En estos días, se han puesto de moda en los periódicos, gracias a la crónica policial y a los conjuntos residenciales, donde envuelven a las víctimas en bolsas de basura. Hay que tener mucho cuidado con ellas, nunca se sabe cuándo puede asaltarnos una.

Pues quería estirar los huesos. A ver si de paso rebajo un poco; deja la flojera. Levántate temprano a recibir los rayos del sol. ¿Qué haces allí metida? Muévete. Sí, me moví, y aquí me tienes. Encogida entre un hueco kilométrico y una endiosada bolsa de polietileno. Pensando cómo debo hacer, si llamar primero a los bomberos, porque presiento que adentro descansa la bomba, o si mejor buscar a los fotógrafos, formar cualquier escándalo. De lo contrario, no me quedará otra sino encaramarme en la dichosa mole y pasar decorosamente, con cara de Woody Allen, hacia el lado más afortunado de la vía. Si es posible. No me extrañaría que inmediatamente después, me saliera al paso una bolsa más.

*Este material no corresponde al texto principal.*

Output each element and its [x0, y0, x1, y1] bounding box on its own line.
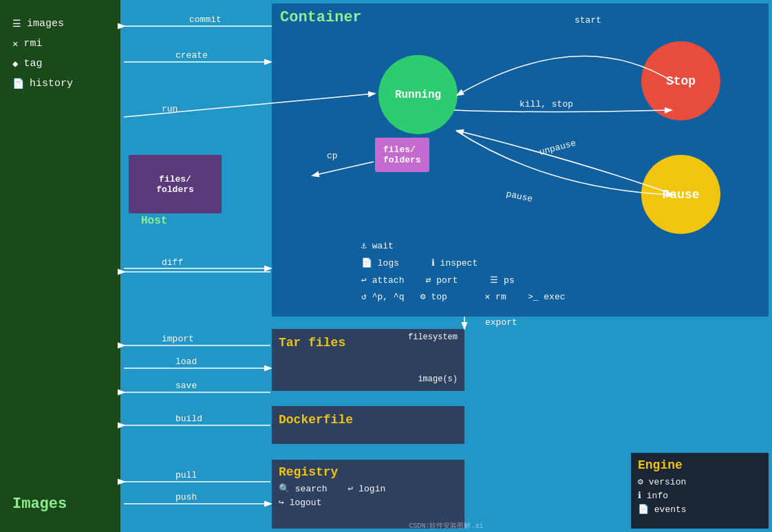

Así que dudé un breve instante y casi me disponía a recordar una oración. Se me ocurre buscar una moneda en el bolsillo. Déjame ver si me da suerte. Mejor miro para el cielo. La luz se ha escondido. Me pesa la angustia de esa nube. Huele a tierra. Está lloviendo. Si tuviera un paraguas. Si estuviera mamá. Si pudiera regresar. Andar en bicicleta.

Se vio reflejada en el vidrio de la infancia. Por la esquina circulaba una bicicleta que venía con un niño.

Mira que raro. Tengo tiempo que no veo bicicletas por esta zona. ¿Será que quieren decir algo? No me parece. Está bien un Toyota, una ranchera, una gandola, pero bicicletas. Eso está como el carrito de los helados. Si se acabaron las campanitas, también las bicicletas. Pero déjate de visiones. La bicicleta se acabó. Se acabó la televisión de tarde, la obligación de: “Haz la tarea primero”, la merienda con diablitos.

Sí, mi querida, la verdad es otra. Tiene mucho que ver con los techos de zinc, los cuartos alquilados, las colas, la mujer que tiene miedo de los ascensores, el mal estado de los autobuses, la comida de media hora al mediodía, la falta de agua durante quince días, durante un mes, durante mucho tiempo. O los microbios, la leche contaminada, el tener que morir callados porque al fin y al cabo “es mejor la democracia”, porque no estamos presos ni nos morimos de hambre. Pero las cosas están así, a nadie le duele lo de uno, como decía el perro de mi casa: “a ninguno le duele mi dedo, nadie quiere saber lo que yo siento”.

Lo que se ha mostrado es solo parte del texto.